> [Description of the task] If an entry holds a picture, leave the picture out and copy the rest exactly.

++++ Listed records ++++

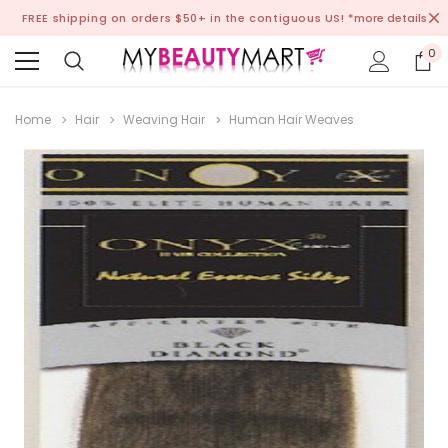
FREE shipping on orders $50+ in the contiguous US!
*more details
0
Home
Hair
Weaving Hair
Human Hair Weaves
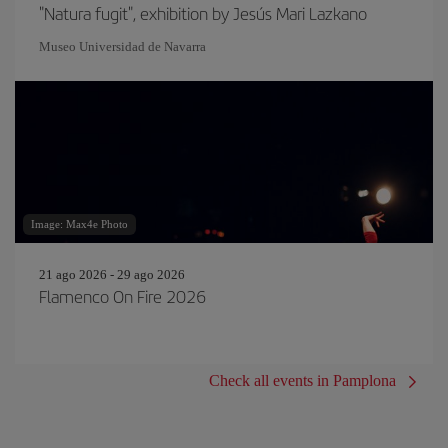
"Natura fugit", exhibition by Jesús Mari Lazkano
Museo Universidad de Navarra
Image: Max4e Photo
21 ago 2026 - 29 ago 2026
Flamenco On Fire 2026
Check all events in Pamplona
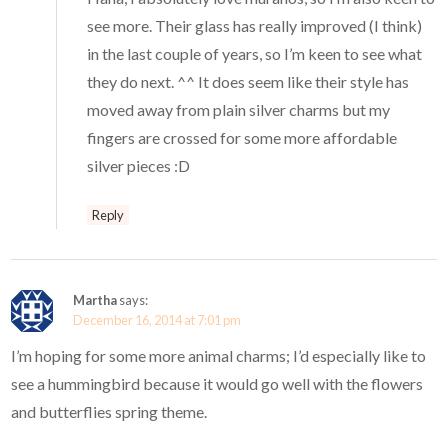
see more. Their glass has really improved (I think)
in the last couple of years, so I’m keen to see what
they do next. ^^ It does seem like their style has
moved away from plain silver charms but my
fingers are crossed for some more affordable
silver pieces :D
Reply
Martha
says:
December 16, 2014 at 7:01 pm
I’m hoping for some more animal charms; I’d especially like to
see a hummingbird because it would go well with the flowers
and butterflies spring theme.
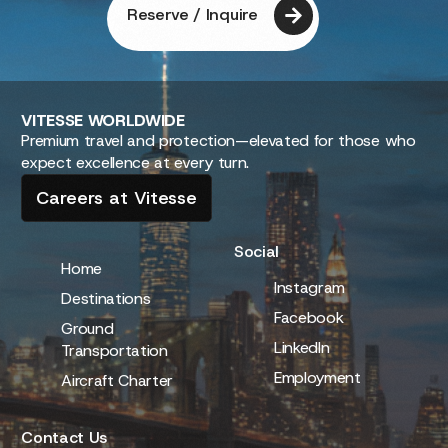
Reserve / Inquire
VITESSE
WORLDWIDE
Premium travel and protection—elevated for those who
expect excellence at every turn.
Careers at Vitesse
Social
Home
Instagram
Destinations
Facebook
Ground
LinkedIn
Transportation
Employment
Aircraft Charter
Contact Us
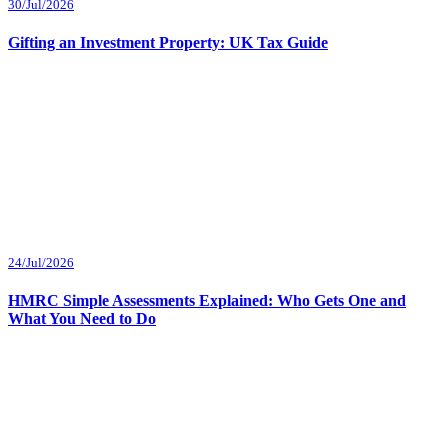
30/Jul/2026
Gifting an Investment Property: UK Tax Guide
24/Jul/2026
HMRC Simple Assessments Explained: Who Gets One and
What You Need to Do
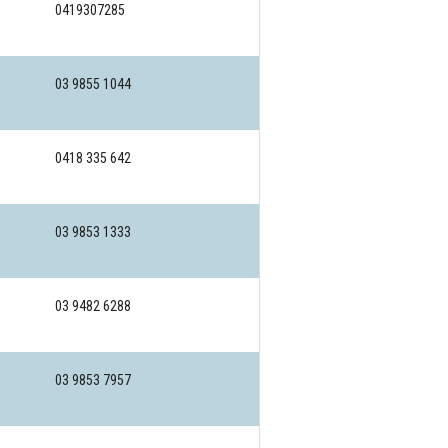
0419307285
03 9855 1044
0418 335 642
03 9853 1333
03 9482 6288
03 9853 7957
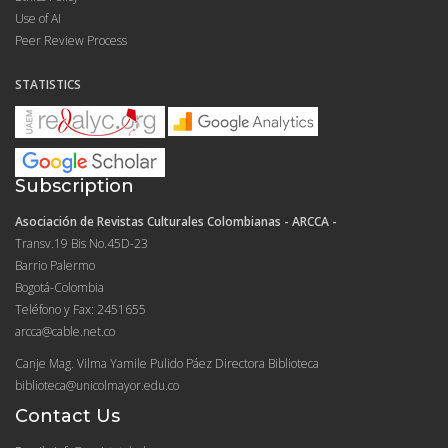
Use of AI
Peer Review Process
STATISTICS
Subscription
Asociación de Revistas Culturales Colombianas - ARCCA -
Transv.19 Bis No.45D-23
Barrio Palermo
Bogotá-Colombia
Teléfono y Fax: 2451655
arcca@cable.net.co
Canje Mag. Vilma Yamile Pulido Páez Directora Biblioteca
biblioteca@unicolmayor.edu.co
Contact Us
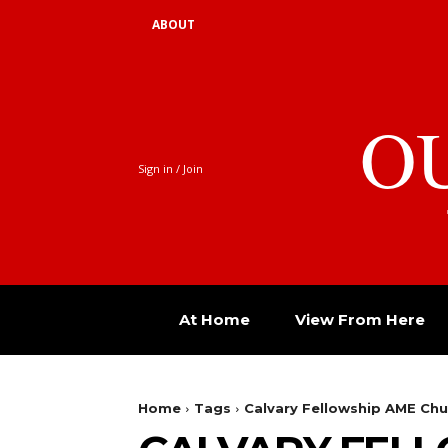
ABOUT
O
Sign in / Join
At Home
View From Here
Home
Tags
Calvary Fellowship AME Chu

++++

> [Exercise result]
FREE shipping on orders $50+ in the contiguous US!
*more details
0
Home
Hair
Weaving Hair
Human Hair Weaves
"Natura fugit", exhibition by Jesús Mari Lazkano
Museo Universidad de Navarra
Image: Max4e Photo
21 ago 2026 - 29 ago 2026
Flamenco On Fire 2026
Check all events in Pamplona
see more. Their glass has really improved (I think)
in the last couple of years, so I’m keen to see what
they do next. ^^ It does seem like their style has
moved away from plain silver charms but my
fingers are crossed for some more affordable
silver pieces :D
Reply
Martha
says:
December 16, 2014 at 7:01 pm
I’m hoping for some more animal charms; I’d especially like to
see a hummingbird because it would go well with the flowers
and butterflies spring theme.
Reserve / Inquire
VITESSE
WORLDWIDE
Premium travel and protection—elevated for those who
expect excellence at every turn.
Careers at Vitesse
Social
Home
Instagram
Destinations
Facebook
Ground
LinkedIn
Transportation
Employment
Aircraft Charter
Contact Us
30/Jul/2026
Gifting an Investment Property: UK Tax Guide
24/Jul/2026
HMRC Simple Assessments Explained: Who Gets One and
What You Need to Do
0419307285
03 9855 1044
0418 335 642
03 9853 1333
03 9482 6288
03 9853 7957
Use of AI
Peer Review Process
STATISTICS
Subscription
Asociación de Revistas Culturales Colombianas - ARCCA -
Transv.19 Bis No.45D-23
Barrio Palermo
Bogotá-Colombia
Teléfono y Fax: 2451655
arcca@cable.net.co
Canje Mag. Vilma Yamile Pulido Páez Directora Biblioteca
biblioteca@unicolmayor.edu.co
Contact Us
ABOUT
O
Sign in / Join
At Home
View From Here
Home
Tags
Calvary Fellowship AME Chu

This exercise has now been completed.